Commenting on the report, Scottish Bakers said: “Without a continued focus on upskilling existing staff and a concerted effort to bring in and train up new talent to secure the future of this skilled role, the sector could be at threat.”

Some of the key findings of the survey include:

  • 75% of Scotland’s bakers have had ‘hard to fill’ vacancies across their businesses
  • Of those who reported issues with the quality and availability of potential candidates for vacancies:
    • 75% put this down to a candidate’s lack of experience and poor motivation/attitude cited
    • 50% reported a lack of skills
    • 12% cited a lack of qualifications.

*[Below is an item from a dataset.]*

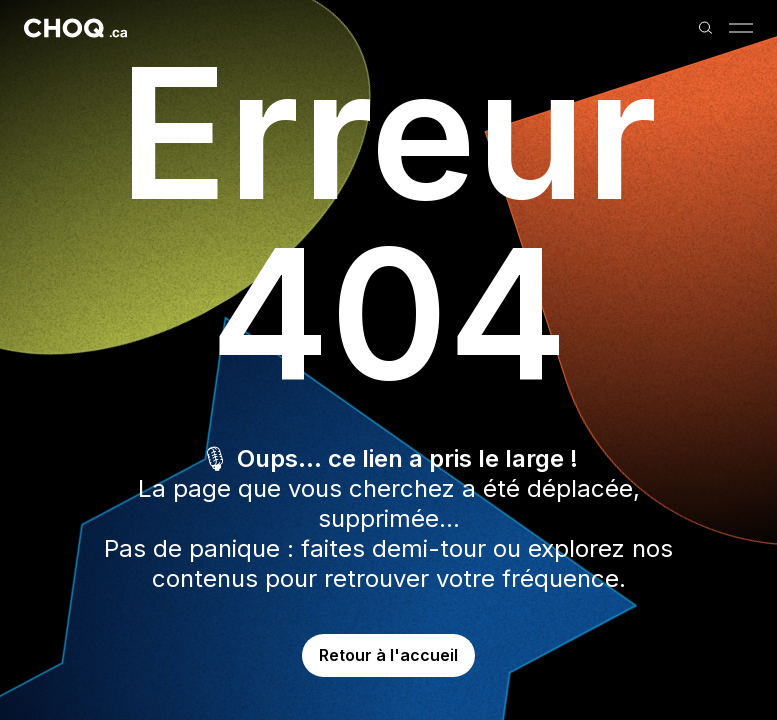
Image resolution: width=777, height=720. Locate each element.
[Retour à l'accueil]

The lack of qualifications in candidates, Scottish Bakers explained, is not a huge issue to members, which suggests that the sector is happy to train motivated candidates up from within.

Scottish Bakers chief executive, Alasdair Smith said: “As we began to ease out of the harshest lockdown restrictions, we heard more and more about the recruitment challenges facing our members. In order to quantify the scale of this issue, we undertook a workforce survey of our members last month and the findings were revealing.”

Smith explained that the results showed the “grit and determination” of the sector at this time. He continued: “A sector that has weathered the storm, building back better, ready for growth and is now looking to invest in its existing people and indeed bring new talent in, but the applicants simply aren’t there.”

Smith highlighted the attention given to driver shortages in other industries, stating that the food sector, in particular the baking sector, was also feeling the employment “pinch.” He continued: “We need the government to focus its efforts on investing in and promoting the value of apprenticeships as a positive career path so the bakers of the future see this route to success clearly and feel confident to join our sector and reap the rewards.”

“A massive issue”

Scott Anderson, training and quality manager at National Food and Drink Training, the training arm of Scottish Bakers, said attracting talent is “a massive issue across the United Kingdom.”

He went on to say: “We need an education system that incorporates food and drink as a career choice into the psyche of school kids from an early age and this must be followed through at all stages of their education. Interventions by trade bodies and local business can help nurture new talent. But changing the teaching syllabus to incorporate aspects of food and drink manufacturing, along with work experience programmes to encourage youngsters to come and see the sector, could have a huge impact.”

Anderson added: “The one thing we all need is food and it’s an exciting sector to get into with amazing career opportunities; we just need to get that message out there to bring the best and the brightest in.”